**Work to complete**
Only some lines are wanted. Transcribe, exactly, the lines below from the line with "Use a music in your room" up to and including the line with "října a potrvá".

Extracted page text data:
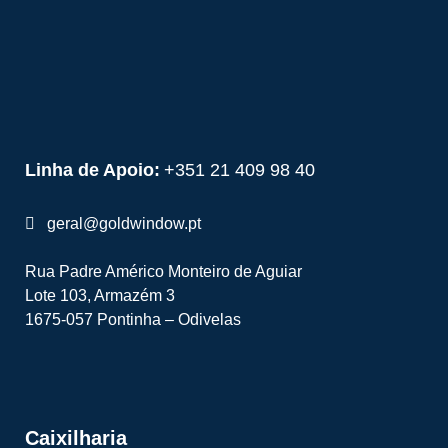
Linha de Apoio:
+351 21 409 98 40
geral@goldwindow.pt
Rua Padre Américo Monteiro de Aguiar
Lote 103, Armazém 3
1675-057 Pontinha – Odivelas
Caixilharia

---

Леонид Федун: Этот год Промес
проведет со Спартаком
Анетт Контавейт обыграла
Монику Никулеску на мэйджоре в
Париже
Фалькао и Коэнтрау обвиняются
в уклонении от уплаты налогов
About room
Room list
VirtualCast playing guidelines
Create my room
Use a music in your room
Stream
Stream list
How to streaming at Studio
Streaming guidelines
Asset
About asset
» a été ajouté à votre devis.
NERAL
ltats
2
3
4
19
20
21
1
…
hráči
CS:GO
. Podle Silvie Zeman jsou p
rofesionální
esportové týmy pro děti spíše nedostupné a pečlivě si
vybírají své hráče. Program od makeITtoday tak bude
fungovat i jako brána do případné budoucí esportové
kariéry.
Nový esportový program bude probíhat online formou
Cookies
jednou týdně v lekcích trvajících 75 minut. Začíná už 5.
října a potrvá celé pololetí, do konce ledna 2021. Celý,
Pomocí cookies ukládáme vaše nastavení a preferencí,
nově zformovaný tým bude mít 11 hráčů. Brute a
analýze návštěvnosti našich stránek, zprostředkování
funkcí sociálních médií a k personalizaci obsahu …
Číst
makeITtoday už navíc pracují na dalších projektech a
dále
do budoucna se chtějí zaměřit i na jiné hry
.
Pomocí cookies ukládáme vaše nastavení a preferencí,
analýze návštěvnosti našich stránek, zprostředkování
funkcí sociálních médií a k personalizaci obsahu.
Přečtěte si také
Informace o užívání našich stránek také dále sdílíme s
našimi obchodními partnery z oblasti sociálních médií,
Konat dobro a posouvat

**Reply**
Use a music in your room
Stream
Stream list
How to streaming at Studio
Streaming guidelines
Asset
About asset
» a été ajouté à votre devis.
NERAL
ltats
2
3
4
19
20
21
1
…
hráči
CS:GO
. Podle Silvie Zeman jsou p
rofesionální
esportové týmy pro děti spíše nedostupné a pečlivě si
vybírají své hráče. Program od makeITtoday tak bude
fungovat i jako brána do případné budoucí esportové
kariéry.
Nový esportový program bude probíhat online formou
Cookies
jednou týdně v lekcích trvajících 75 minut. Začíná už 5.
října a potrvá celé pololetí, do konce ledna 2021. Celý,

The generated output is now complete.